*** MATERIAL FOR THE TASK

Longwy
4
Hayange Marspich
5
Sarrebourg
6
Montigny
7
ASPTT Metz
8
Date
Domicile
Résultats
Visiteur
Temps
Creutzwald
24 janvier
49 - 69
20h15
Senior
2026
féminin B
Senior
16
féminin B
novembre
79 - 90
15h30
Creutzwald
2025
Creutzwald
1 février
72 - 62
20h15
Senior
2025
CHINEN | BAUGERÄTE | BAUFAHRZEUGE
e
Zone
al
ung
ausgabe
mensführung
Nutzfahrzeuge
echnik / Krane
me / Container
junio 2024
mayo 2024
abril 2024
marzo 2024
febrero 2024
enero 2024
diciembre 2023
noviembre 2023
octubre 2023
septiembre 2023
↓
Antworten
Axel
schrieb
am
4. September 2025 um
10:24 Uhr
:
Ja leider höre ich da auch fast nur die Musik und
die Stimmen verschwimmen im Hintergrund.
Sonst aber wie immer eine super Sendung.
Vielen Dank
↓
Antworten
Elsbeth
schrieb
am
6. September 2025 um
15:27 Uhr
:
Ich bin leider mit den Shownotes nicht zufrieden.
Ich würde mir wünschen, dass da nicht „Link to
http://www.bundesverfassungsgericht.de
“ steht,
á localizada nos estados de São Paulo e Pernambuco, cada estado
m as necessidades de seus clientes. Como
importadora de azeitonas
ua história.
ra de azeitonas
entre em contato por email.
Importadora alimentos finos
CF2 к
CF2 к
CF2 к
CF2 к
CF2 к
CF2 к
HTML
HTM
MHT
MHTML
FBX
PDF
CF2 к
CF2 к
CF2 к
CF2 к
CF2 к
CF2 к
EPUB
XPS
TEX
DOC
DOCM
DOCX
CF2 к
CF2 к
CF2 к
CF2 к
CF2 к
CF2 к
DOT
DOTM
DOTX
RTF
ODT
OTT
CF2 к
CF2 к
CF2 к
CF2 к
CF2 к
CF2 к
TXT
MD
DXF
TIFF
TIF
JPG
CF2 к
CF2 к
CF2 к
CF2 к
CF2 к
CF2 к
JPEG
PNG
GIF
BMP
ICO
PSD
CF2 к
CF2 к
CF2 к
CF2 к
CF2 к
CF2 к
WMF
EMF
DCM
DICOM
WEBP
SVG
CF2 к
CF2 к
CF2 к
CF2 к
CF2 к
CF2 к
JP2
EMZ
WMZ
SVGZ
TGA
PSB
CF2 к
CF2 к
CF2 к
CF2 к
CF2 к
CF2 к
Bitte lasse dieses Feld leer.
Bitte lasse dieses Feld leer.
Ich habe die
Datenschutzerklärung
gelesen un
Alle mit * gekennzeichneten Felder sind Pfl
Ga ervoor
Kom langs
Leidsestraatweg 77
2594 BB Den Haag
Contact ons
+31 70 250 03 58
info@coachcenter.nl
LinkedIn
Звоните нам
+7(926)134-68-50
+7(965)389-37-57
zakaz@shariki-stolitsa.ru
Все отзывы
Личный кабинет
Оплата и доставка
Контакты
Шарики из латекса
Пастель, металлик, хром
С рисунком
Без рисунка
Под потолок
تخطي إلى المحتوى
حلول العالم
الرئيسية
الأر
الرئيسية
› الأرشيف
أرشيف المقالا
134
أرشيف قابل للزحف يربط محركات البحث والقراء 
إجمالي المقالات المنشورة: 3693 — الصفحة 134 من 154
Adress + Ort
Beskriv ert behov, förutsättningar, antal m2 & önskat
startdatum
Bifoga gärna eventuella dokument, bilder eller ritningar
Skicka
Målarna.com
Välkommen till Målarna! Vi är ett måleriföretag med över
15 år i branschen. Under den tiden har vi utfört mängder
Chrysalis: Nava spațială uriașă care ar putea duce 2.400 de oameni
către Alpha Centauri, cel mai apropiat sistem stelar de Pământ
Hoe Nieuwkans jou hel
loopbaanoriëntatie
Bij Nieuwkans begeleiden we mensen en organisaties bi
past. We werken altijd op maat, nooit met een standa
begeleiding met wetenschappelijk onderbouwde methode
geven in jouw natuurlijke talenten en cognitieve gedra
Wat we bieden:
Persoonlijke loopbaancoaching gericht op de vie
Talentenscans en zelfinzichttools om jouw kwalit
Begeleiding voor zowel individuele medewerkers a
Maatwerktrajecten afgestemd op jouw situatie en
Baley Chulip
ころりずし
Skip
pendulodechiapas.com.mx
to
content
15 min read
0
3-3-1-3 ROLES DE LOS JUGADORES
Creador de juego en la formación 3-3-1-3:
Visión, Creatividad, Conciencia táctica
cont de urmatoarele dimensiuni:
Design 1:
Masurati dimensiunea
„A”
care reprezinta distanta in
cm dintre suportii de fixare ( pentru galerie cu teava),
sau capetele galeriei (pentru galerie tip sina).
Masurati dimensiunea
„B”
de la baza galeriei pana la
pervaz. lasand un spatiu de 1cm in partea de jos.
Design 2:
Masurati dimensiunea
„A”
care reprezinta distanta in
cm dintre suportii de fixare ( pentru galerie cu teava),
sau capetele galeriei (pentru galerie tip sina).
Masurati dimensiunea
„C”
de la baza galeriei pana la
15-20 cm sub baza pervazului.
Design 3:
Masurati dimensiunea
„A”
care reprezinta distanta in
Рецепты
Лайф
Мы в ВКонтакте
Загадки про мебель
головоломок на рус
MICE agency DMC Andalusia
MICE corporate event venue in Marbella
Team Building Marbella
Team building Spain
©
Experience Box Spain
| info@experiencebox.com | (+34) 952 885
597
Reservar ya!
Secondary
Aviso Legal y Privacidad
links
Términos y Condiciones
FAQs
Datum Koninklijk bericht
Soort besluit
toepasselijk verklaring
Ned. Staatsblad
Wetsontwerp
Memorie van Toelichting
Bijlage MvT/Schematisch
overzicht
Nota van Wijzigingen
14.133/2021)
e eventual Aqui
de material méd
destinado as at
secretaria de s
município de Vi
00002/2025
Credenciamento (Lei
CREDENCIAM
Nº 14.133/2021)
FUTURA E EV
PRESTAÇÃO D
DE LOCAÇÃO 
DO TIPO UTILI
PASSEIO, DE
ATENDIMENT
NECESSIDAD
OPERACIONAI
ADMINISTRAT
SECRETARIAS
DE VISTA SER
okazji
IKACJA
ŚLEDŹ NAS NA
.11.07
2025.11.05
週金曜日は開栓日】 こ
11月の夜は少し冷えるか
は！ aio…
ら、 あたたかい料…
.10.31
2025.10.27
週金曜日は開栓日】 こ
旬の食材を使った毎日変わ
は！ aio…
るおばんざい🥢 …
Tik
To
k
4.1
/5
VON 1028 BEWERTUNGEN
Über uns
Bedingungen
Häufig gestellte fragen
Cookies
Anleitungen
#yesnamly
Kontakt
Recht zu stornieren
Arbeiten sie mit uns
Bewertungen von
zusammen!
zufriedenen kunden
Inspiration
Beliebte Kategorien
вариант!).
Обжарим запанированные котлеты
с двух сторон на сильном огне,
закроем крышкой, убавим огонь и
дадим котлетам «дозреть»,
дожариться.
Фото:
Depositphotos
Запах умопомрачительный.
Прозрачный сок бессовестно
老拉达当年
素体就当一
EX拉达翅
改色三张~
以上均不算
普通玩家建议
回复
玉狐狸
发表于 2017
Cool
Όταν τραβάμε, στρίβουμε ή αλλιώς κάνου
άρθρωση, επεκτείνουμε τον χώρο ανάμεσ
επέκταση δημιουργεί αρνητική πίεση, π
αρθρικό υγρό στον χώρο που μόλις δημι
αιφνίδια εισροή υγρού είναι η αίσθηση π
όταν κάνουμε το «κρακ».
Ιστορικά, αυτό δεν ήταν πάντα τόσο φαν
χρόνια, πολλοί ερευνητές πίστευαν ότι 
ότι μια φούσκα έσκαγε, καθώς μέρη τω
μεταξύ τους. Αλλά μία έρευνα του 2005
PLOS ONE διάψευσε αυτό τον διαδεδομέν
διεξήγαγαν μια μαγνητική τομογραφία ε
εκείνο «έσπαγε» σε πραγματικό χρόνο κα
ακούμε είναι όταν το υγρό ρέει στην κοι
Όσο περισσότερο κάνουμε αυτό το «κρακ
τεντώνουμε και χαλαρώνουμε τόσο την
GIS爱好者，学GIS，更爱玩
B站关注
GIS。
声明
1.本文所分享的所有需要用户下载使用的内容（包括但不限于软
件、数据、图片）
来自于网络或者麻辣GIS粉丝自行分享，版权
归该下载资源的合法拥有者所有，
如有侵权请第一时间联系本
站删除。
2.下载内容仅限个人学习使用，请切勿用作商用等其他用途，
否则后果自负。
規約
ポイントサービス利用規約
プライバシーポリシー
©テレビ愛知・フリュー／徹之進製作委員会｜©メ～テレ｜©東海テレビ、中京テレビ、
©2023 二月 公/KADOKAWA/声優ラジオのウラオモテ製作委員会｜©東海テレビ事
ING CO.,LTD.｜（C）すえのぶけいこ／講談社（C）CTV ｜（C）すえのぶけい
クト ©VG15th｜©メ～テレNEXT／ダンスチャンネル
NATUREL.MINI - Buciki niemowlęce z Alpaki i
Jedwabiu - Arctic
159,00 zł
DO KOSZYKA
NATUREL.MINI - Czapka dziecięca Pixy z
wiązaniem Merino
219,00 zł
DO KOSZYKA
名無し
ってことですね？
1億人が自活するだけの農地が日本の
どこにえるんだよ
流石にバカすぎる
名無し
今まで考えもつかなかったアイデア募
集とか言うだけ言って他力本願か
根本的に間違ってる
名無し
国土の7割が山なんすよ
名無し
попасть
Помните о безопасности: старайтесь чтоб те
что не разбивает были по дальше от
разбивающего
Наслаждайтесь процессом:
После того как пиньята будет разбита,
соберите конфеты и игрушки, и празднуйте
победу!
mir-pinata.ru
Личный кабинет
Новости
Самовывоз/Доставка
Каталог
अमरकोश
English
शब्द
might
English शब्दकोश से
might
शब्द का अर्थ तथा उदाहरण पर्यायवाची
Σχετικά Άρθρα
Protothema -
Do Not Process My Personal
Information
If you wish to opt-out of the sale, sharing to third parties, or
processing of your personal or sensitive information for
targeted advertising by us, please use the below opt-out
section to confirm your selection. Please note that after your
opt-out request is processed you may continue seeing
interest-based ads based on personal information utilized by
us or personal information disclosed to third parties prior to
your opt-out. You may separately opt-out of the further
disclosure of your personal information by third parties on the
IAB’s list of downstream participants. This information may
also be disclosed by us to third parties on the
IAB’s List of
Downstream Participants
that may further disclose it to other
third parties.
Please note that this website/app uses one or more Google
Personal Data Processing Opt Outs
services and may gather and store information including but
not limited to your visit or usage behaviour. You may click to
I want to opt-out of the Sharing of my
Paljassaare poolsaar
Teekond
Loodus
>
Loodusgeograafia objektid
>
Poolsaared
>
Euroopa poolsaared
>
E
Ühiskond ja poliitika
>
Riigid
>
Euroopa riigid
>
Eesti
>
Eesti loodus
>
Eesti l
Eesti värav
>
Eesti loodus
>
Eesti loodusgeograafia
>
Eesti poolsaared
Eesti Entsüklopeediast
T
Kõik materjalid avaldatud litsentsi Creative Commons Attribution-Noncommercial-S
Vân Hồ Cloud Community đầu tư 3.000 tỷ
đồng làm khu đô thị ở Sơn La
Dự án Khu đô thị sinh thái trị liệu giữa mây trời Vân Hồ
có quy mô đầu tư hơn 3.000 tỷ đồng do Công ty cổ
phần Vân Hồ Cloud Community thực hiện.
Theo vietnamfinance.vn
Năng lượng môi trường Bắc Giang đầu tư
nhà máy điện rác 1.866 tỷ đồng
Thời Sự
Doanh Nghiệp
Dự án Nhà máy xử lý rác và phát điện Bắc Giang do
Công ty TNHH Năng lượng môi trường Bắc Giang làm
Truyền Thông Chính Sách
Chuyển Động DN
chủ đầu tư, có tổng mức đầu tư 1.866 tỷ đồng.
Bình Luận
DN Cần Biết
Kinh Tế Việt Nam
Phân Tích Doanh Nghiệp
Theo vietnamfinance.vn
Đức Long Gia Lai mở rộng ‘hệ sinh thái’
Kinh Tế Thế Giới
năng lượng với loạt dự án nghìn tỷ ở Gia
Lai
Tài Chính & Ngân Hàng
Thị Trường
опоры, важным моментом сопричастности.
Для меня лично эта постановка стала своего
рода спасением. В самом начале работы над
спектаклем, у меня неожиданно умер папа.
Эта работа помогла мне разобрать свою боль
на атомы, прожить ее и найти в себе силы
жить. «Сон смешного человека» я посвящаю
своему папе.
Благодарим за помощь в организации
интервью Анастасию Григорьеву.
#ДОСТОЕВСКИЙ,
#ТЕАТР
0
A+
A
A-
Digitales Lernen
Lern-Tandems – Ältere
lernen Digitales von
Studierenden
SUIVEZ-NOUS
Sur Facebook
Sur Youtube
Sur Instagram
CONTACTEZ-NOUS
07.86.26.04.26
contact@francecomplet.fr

******

▶ [REQUIREMENT]:
All lines in the listing above that contain "your" should be shown.

▶ [SOLVED EXERCISE]:
processing of your personal or sensitive information for
section to confirm your selection. Please note that after your
your opt-out. You may separately opt-out of the further
disclosure of your personal information by third parties on the
not limited to your visit or usage behaviour. You may click to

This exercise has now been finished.